Reputation: 163
I have a question about how to pivot the table in MySQL. I have a dataset, columns like this:
ID Name job_title
1 Sam Fireman
2 Tomas Driver
3 Peter Fireman
4 Lisa Analyst
5 Marcus Postman
6 Stephan Analyst
7 Mary Research Manager
8 Albert Analyst
9 Chen Driver
...etc...
And I want to generate a table like this:
Fireman Driver Analyst Postman Research Manager ...
Sam Tomas Lisa Marcus Mary
Peter Chen Stephan (someone) (someone)...
....etc...
Since, this is just a sample from the datasets, so I may not know how much different job titles in the dataset. The goal is to list every person in the different job title columns.

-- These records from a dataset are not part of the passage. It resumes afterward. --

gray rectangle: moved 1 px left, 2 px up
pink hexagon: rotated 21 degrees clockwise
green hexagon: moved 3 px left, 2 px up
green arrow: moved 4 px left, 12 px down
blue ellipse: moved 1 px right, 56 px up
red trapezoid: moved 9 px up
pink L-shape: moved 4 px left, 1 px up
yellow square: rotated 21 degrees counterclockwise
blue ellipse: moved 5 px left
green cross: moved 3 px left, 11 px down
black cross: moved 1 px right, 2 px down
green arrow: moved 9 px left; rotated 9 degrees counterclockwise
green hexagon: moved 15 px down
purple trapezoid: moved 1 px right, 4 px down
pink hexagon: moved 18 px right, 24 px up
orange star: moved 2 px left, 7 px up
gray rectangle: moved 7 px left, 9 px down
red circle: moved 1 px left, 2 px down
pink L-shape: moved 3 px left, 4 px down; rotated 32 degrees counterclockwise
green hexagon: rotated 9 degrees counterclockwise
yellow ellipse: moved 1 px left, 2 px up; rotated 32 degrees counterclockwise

Is there any methods to do that? Or is it possible to generate such table in MySQL? An engineer told me that it can done by creating a view, but I do not know how. I read some books, and still confused.
Any ideas and SQL queries guides are welcome!
Upvotes: 11
Views: 21871
Reputation: 1800
This solution perfectly matches my problem statement, your problem statement is similar to mine
In your case, the job title is dynamic, which means you are not sure about the possible job titles, The logic will be , get the unique job_titles and then go through all the rows using the window function.

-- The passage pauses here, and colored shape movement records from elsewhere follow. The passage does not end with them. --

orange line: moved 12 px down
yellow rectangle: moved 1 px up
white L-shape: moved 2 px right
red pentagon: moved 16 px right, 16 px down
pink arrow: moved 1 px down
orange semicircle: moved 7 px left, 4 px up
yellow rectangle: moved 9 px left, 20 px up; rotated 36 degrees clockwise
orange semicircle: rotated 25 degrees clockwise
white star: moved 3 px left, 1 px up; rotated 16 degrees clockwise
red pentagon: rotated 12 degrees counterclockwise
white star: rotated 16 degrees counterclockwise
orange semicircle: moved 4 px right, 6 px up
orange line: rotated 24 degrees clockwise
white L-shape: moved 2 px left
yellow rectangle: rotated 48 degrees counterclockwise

To build the final query we will divide it into a few parts then we concant the query to make the final result
@sql
variableROW_NUMBER() OVER (PARTITION BY job_title ORDER BY Name) AS row_num
to check the number of repetitions and stored this query in @main_query
and concat with @sql
SET @sql = NULL;
#Step 1: Build the SELECT statement dynamically
SELECT GROUP_CONCAT(
CONCAT(
'COALESCE(MAX(CASE WHEN job_title = ''', job_title, ''' THEN Name END), ''(Someone)'') AS `', job_title, '`'
)
) INTO @sql
FROM (SELECT DISTINCT job_title FROM pivot_table) AS t;
# Step 2: Combine it into the final query with a CTE
SET @main_query = CONCAT(
'WITH base AS (
SELECT
Name,
job_title,
ROW_NUMBER() OVER (PARTITION BY job_title ORDER BY Name) AS row_num
FROM pivot_table
)
SELECT row_num, ',
@sql,
' FROM base
GROUP BY row_num
ORDER BY row_num;'
);
#show the final query, it won't execute here you can remove this line of you want
select @main_query;
# Step 3: Prepare and execute the dynamic SQL
PREPARE stmt FROM @main_query;
EXECUTE stmt;
DEALLOCATE PREPARE stmt;
our final query will be built like this
WITH base AS (
SELECT
Name,
job_title,
ROW_NUMBER() OVER (PARTITION BY job_title ORDER BY Name) AS row_num
FROM pivot_table
)
SELECT row_num, COALESCE(MAX(CASE WHEN job_title = 'Fireman' THEN Name END), '(Someone)') AS `Fireman`,COALESCE(MAX(CASE WHEN job_title = 'Driver' THEN Name END), '(Someone)') AS `Driver`,COALESCE(MAX(CASE WHEN job_title = 'Analyst' THEN Name END), '(Someone)') AS `Analyst`,COALESCE(MAX(CASE WHEN job_title = 'Postman' THEN Name END), '(Someone)') AS `Postman`,COALESCE(MAX(CASE WHEN job_title = 'Research' THEN Name END), '(Someone)') AS `Research`
FROM base
GROUP BY row_num
ORDER BY row_num;
Upvotes: 0
Reputation: 1
Without using table view, you can get the table using SQL CTE(Common Table Expression) and partition columns by ROW_NUMBER(). This is what I have tried out to get the table.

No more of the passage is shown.